MATERIAL PROVIDED.
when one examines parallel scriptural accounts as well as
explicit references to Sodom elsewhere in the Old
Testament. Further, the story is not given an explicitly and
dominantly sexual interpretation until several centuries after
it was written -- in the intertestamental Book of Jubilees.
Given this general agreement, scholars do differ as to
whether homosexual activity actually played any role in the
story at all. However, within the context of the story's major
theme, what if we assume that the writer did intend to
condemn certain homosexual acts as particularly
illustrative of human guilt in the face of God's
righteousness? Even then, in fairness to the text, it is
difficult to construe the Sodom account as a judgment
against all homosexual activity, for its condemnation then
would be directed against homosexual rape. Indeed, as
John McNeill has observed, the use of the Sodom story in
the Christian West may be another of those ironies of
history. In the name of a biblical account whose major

* * *

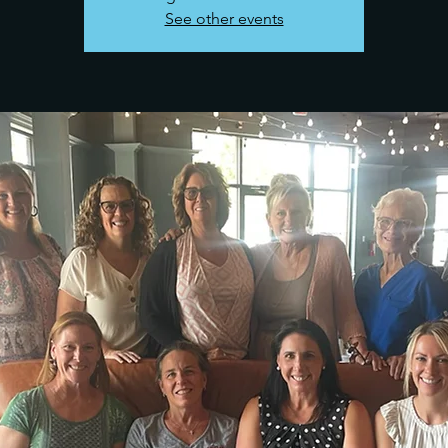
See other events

...

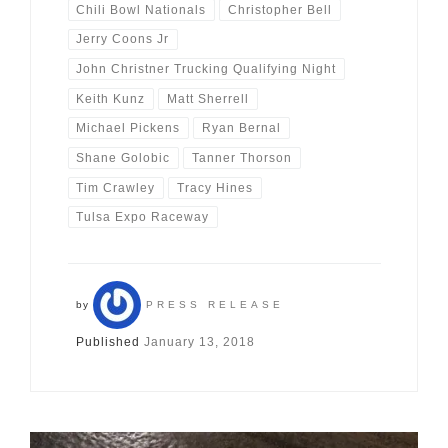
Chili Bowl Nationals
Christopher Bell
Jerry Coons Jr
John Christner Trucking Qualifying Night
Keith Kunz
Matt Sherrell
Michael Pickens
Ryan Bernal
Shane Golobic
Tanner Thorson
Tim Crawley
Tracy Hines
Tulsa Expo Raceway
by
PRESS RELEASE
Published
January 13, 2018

REQUIREMENT. Each line in the listing that contains "John" should be returned.

TASK OUTPUT.
John McNeill has observed, the use of the Sodom story in
John Christner Trucking Qualifying Night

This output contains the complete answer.